"La verità, vi spiego, sull'amore" di Enrica Tesio, dal blog al libro

Copertina di "La verità, vi spiego, sull'amore"
Copertina di "La verità, vi spiego, sull'amore"

La verità, vi spiego, sull’amore, è il romanzo d’esordio di Enrica Tesio, in uscita in libreria oggi 17 febbraio. “Chi è costei?” Si chiederanno tra di voi quelli che non conoscono il suo blog cinico romantico TiAsmo. Prima o poi arriva l’amore e ti incula in cui Enrica racconta delle gioie e dolori dell’amore, della maternità e della vita di una trentenne o giù di lì, persa tra lavoro, famiglia ed amore.
La verità, vi spiego, sull’amore edito da Mondadori racconta in prima persona attraverso la voce della protagonista Dora, la storia di una giovane coppia, dal loro innamoramento alla maternità fino alla separazione ed al fatidico momento dopo l’abbandono. Nel mezzo c’è una vita condivisa, due figli, Pietro e Micol, tanti “perchè” che Enrica Tesio prova a spiegare attraverso flash-back e riflessioni, in una narrazione vivace che ci restituisce una Dora mamma e donna che si deve ri-progrettare, ironica e cinica ma “non priva speranza”, come racconta la stessa autrice. Abbiamo fatto due chiacchiere con Enrica Tesio su La verità, vi spiego, sull’amore e questo è il risultato.
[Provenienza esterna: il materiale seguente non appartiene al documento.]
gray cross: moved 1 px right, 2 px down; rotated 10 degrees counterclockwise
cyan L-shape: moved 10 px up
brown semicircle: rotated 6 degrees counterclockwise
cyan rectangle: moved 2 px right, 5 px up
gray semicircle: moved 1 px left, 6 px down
Enrica Tesio - foto Enrico Frignani
Enrica Tesio – foto Enrico Frignani

Nel libro c’è Simone, un improbabile ma efficace babysitter per i figli della protagonista Dora: pensi che “Tato maschio” is the new black?
Mi piacerebbe lanciare la moda, sì. Credo che un uomo bravo con i bambini abbia una marcia in più. Prendi una mamma, le togli i sensi di colpa, le paranoie tipo “vestiti che prendi freddo”, ci metti un po’ di leggerezza e ottieni il tato maschio del mio libro. E’ il personaggio a cui sono più affezionata, un po’ Peter Pan, un po’ poeta, un po’ pirla e basta.
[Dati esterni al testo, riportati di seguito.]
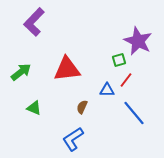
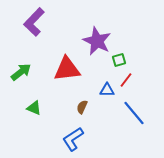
purple star: moved 41 px left
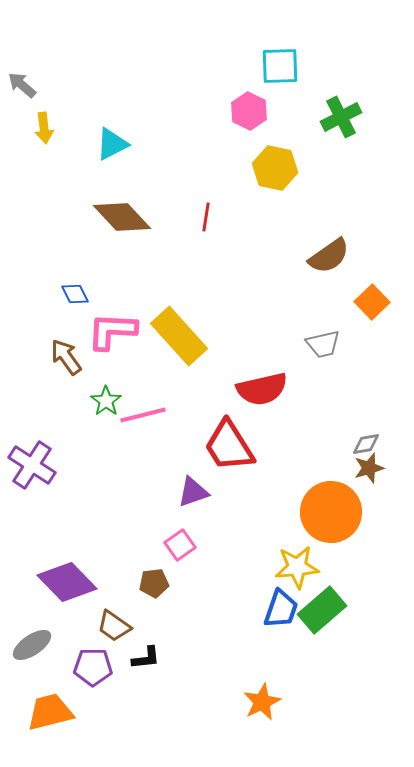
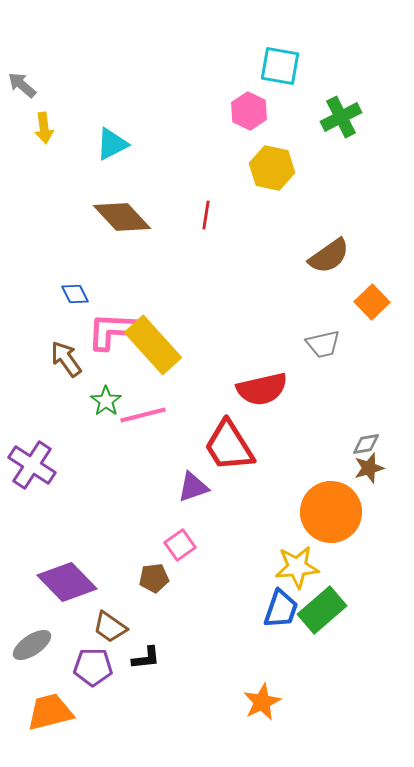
cyan square: rotated 12 degrees clockwise
yellow hexagon: moved 3 px left
red line: moved 2 px up
yellow rectangle: moved 26 px left, 9 px down
brown arrow: moved 2 px down
purple triangle: moved 5 px up
brown pentagon: moved 5 px up
brown trapezoid: moved 4 px left, 1 px down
Sei mamma, blogger e ora anche scrittrice. Come e se sarebbe cambiato il tuo modo di scrivere se non fossi mamma
La maternità per me è stata l’esperienza creativa per eccellenza, in senso lato: crei un essere umano dal nulla, la mente va più veloce, il corpo pure, devi reinventarti tu, hai l’occasione di cambiare. E il cambiamento è creativo, per la mia scrittura lo è stato. Sicuramente i miei figli hanno influenzato il mio modo di scrivere, ma d’altronde hanno influenzato il mio modo di pensare, di mangiare, di farmi la doccia o di andare in bagno.
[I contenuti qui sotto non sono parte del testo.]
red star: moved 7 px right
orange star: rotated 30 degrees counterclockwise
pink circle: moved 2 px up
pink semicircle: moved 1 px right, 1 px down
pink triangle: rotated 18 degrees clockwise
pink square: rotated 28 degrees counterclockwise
Logo di Ti asmo - foto Facebook Enrica Tesio
Logo di Ti asmo – foto Facebook Enrica Tesio

Nel libro racconti che ci sono tanti tipi di mamme (La mamma 1 su 1000 ce la fa, la madre Teresa, la mamma Nostradamus, la mamma stercoraio…) e per i tipi di figlio?
I figli sono persone e ogni persona fa storia a sé, io scherzo molto sulle categorie, lo trovo divertente, ma è un gioco. Comunque, a voler fare una distinzione azzarderei due macrocategorie: quelli tuoi e quelli degli altri. Quelli degli altri solitamente li riconosci perché hanno unghie corte e pulite e arrivano puntuali a scuola.

Si dice che il primo romanzo abbia sempre una forte componente autobiografica: quanto c’è in te di Dora?
C’è moltissimo, ma c’è moltissimo di me anche in Sara, che è la migliore amica della protagonista. Con Dora condivido l’esperienza della maternità, la separazione, le gioie e la malinconia. Con Sara la voglia di libertà, la piccola ribellione in ogni giorno, il cinismo non privo di speranza.

Mettiamo alla prova il tuo essere multitasking, oggi esce il libro, hai già in mente un nuovo progetto a cui dedicarti oltre la famiglia, il lavoro, la casa, il blog, i gatti? (non necessariamente in quest’ordine…)
Una vacanza.

Grazie a Enrica Tesio per la disponibilità e se volete scoprire la verità sull’amore e le vite di Dora, Davide, Pietro, Micol, Enea (sì, c’è anche un Enea) Sara e il Tato Maschio non vi resta che leggere La verità, vi spiego, sull’amore, potrebbe essere illuminante.